Now patients and their families need to know their diagnosis, the cure rate, and treatment options (Coulter & Ellins 2006; International Patient Decision Aids Standards [IPDAS] 2006; NHMRC 2004). These priorities are consistent across age, gender, and time from diagnosis, and are not peculiar to adults or well-educated patients. They include children, teenagers and those with developmental delays as much as they do adults.
Full disclosure requires that patients and families understand the basis for recommendations of treatment options. They need to be told ‘in a manner they can understand’ the strength of the evidence that supports recommendations, including the quality of any research and the degree of certainty regarding outcomes (Duckett 2000). Framing — how information is presented — can dramatically influence decisions. For example, even though the statistics mean the same thing, a patient is more likely to chose a treatment option that is presented with survival statistics (‘half of all patients survive for 5 years or more’) than with death outcomes (‘half of all patients die in less than 5 years’). Certainty, effectiveness or risk, can be difficult concepts for people to understand. One way to do this is to present the outcomes or risks in treated and untreated groups by indicating how many out of 100 patients who had the treatment have a particular outcome (NHMRC 2004; O’Connor 2003). Patients and families also need to understand the relevance of the evidence to their own situation. This includes such information as whether the participants in medical trials were similar to them and if treatments were provided in a similar way (Coulter & Ellins 2006; IPDAS 2006; NHMRC 2004). These dilemmas are outlined below in the second part of our story of Keown.
In our case we didn’t know if Keown was one of the lucky ones who was always going to survive, and all we have done is give him complications. We don’t know if we have moved him from death to a slower, more tortured death. We don’t know if we have moved Keown from death to life — and if life, we don’t know at what cost.

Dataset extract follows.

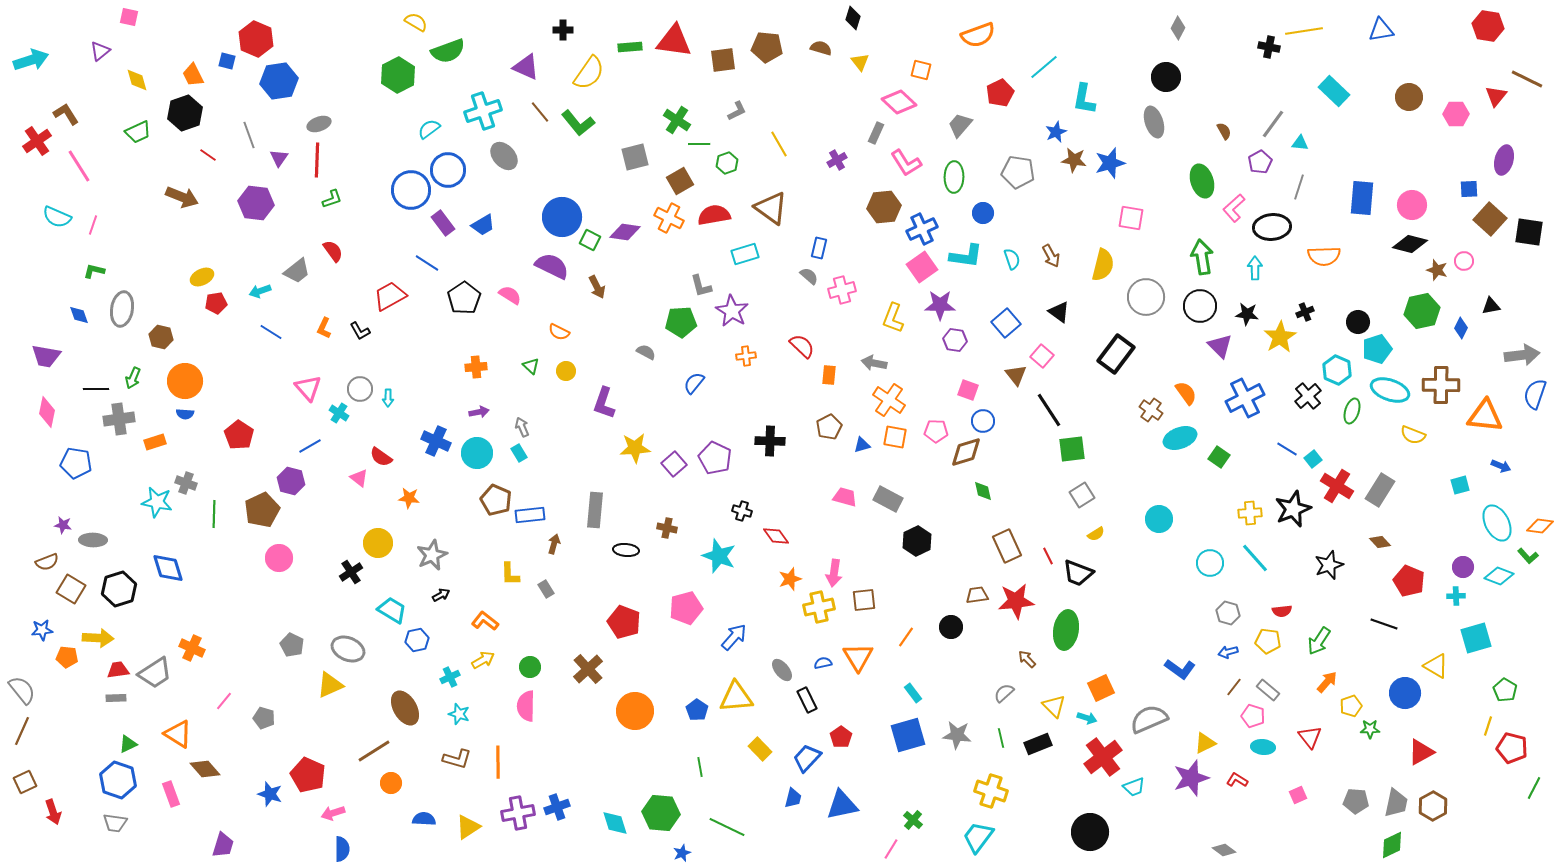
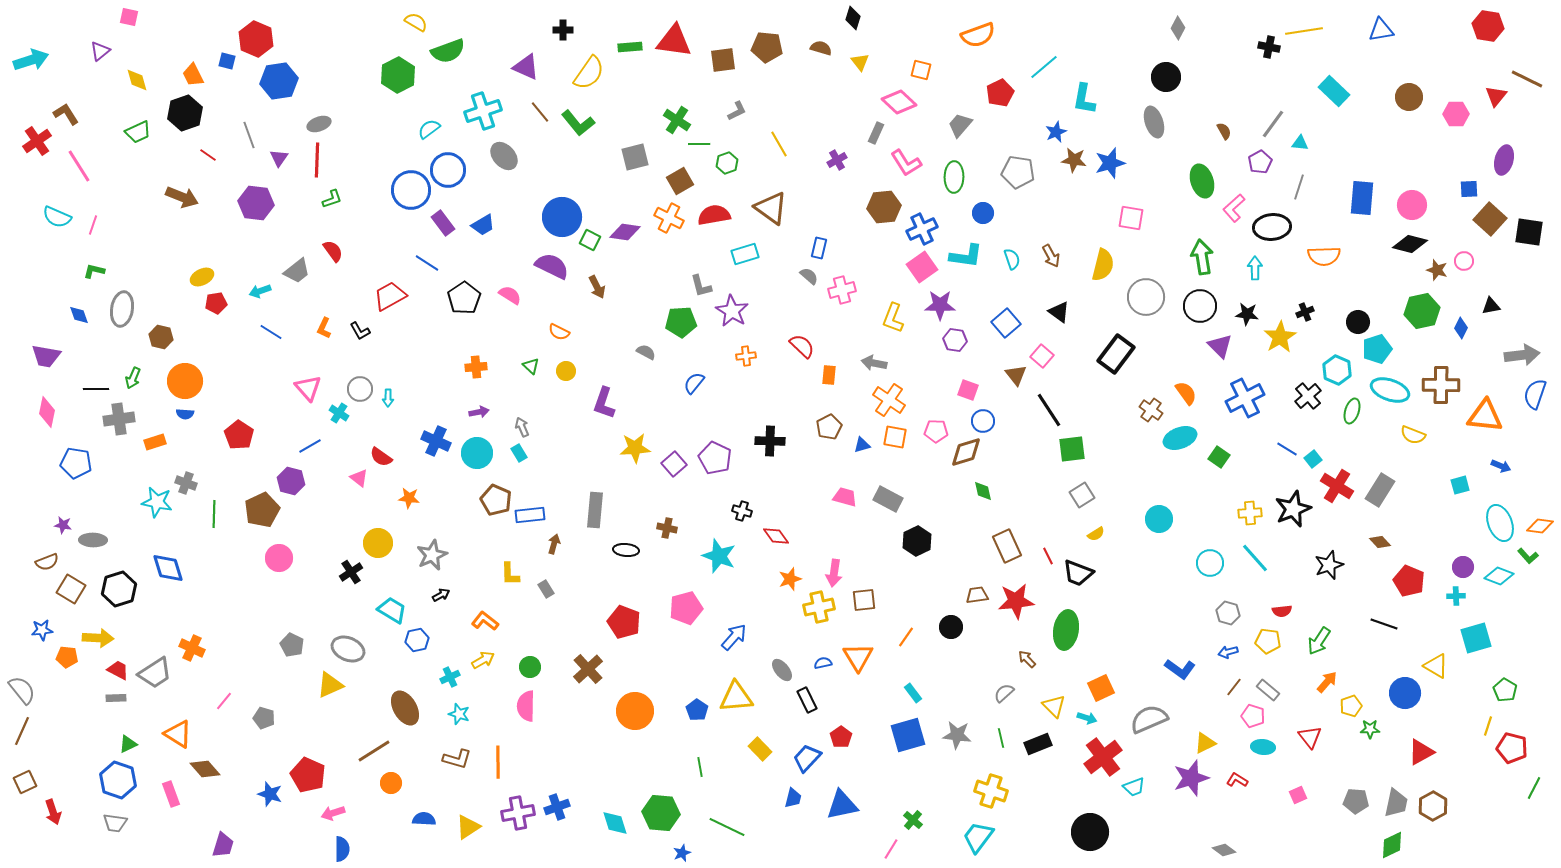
cyan ellipse at (1497, 523): moved 3 px right; rotated 6 degrees clockwise
red trapezoid at (118, 670): rotated 35 degrees clockwise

Our goals were not the same as those of the health care professionals. How could they balance the risks and benefits associated with treatment with our values and beliefs? Is a 10% increased chance of survival worth a 25% risk of deafness? Is it worth a 30% risk of kidney damage? What if there was a 50% increase in chance of survival but 75% risk of brain damage? The best the doctors and nurses could do was present the information, help us understand what it meant for us, for Keown and perhaps offer informed options.
The drain, the leeching of one’s soul, the constant pain and dread of making these decisions — with no firm basis, without clear direction, full of uncertainty and fear. The terror of getting it wrong. It is not a medical choice. It is not a legal choice. It is a choice born of agonising over the unbelievable, grappling with the unknowable and weeping over the unthinkable.
We are none of us guaranteed a safe life. Keown could be hit by a truck as he crosses the street. But no one would ask me to choose the make, model and speed of the truck that will hit him. And that’s what we’re doing here.
As my husband and I talked about the evidence, about what it told us and what it didn’t, about what we and our family valued, and we talked to Keown about his life, we agreed that survival at any price was not our goal. For all of us, merely being alive was not a good outcome. We chose treatment with low-dose radiotherapy to the brain and higher-dose long-term chemotherapy, a regime with a reasonable chance of survival, but less risks of damage to Keown’s brain.